The conversation was hosted by James B. Cunningham, a senior fellow of the Atlantic Council and former US ambassador to Afghanistan.
Ghani expressed appreciation for the Loya Jirga for approving the release of the 400 Taliban prisoners and said the Jirga “resolved what legally could not be resolved.”
However, Ghani also mentioned his concerns.
“The list is likely to pose a danger both to us and to you and to the world because it is the drug dealers and hardened criminals–that has been shared with all our allies and friends–but again this is a step that we have considered necessary,” Ghani said.
“Until now, there has been a lot of pressure, requests from the Afghan government,” Ghani said. “Now the balance shifts because we have taken all the risks because we are a state. We were not party to an agreement to release 5,000 Taliban but out of the imperative of wanting peace in the conviction, we did it.”
President Ghani said that Afghans are focusing on a key goal which is peace and an end to the decades of violence in the country.
He said that the Afghan people will not accept an attempt by the Taliban to seek dominance in Afghanistan.
“The Taliban cannot look for dominance. If they look for dominance, you know Afghan society, it will not accept dominance. It has to embrace it. They need, unlike the relations with the United States where they said they had the time and you the clocks, the rest of the Afghans have time. This time has to be either used productively, which all of us are praying for, or it can return into destruction,” Ghani said.
He also talked about Afghanistan’s relations with the region and said the country has developed good ties with Central Asia under his leadership.
In response to Iran’s relations with the Taliban, Ghani said, “With Iran, we have a bilateral relationship. Sanctions have been (an) important part of it so we’re complying with sanctions, but all the issues are on the table. It’s a dialogue that is proceeding constructively and in terms of a stable Afghanistan, I think they are playing in the diplomatic arena (in) a constructive role.”

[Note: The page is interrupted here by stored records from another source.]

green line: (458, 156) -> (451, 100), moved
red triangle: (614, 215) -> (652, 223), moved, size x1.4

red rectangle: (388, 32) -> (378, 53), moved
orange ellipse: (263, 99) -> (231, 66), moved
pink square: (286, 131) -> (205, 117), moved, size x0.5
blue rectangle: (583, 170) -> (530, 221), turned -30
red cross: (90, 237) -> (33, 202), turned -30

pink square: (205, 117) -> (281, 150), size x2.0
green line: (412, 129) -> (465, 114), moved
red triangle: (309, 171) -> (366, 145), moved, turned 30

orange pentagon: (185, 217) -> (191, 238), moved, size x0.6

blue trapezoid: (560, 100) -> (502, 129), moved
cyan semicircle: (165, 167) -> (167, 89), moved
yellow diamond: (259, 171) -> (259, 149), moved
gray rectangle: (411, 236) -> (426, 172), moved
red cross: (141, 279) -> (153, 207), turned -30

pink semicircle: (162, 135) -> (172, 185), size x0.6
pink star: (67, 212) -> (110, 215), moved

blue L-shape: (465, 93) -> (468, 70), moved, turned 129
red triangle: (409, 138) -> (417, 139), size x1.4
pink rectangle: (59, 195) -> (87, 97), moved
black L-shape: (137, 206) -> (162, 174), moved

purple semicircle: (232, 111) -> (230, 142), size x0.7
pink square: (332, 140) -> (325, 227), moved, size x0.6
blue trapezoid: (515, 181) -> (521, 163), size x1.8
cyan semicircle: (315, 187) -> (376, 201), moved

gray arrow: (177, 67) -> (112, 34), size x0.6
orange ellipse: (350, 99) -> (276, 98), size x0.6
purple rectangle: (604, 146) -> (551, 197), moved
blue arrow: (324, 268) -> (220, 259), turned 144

On relations with Pakistan, Ghani said: “On the negative side, if events (go) out of control in Afghanistan, what would be the cost to Pakistan? Pakistan is the country that would be most diversely affected by, God forbid, a downward trend in Afghanistan.”
This comes as the Afghan government on Thursday started the release of 400 high-value Taliban prisoners by releasing 80 of them in the first phase. The move is expected to open the way for intra-Afghan negotiations.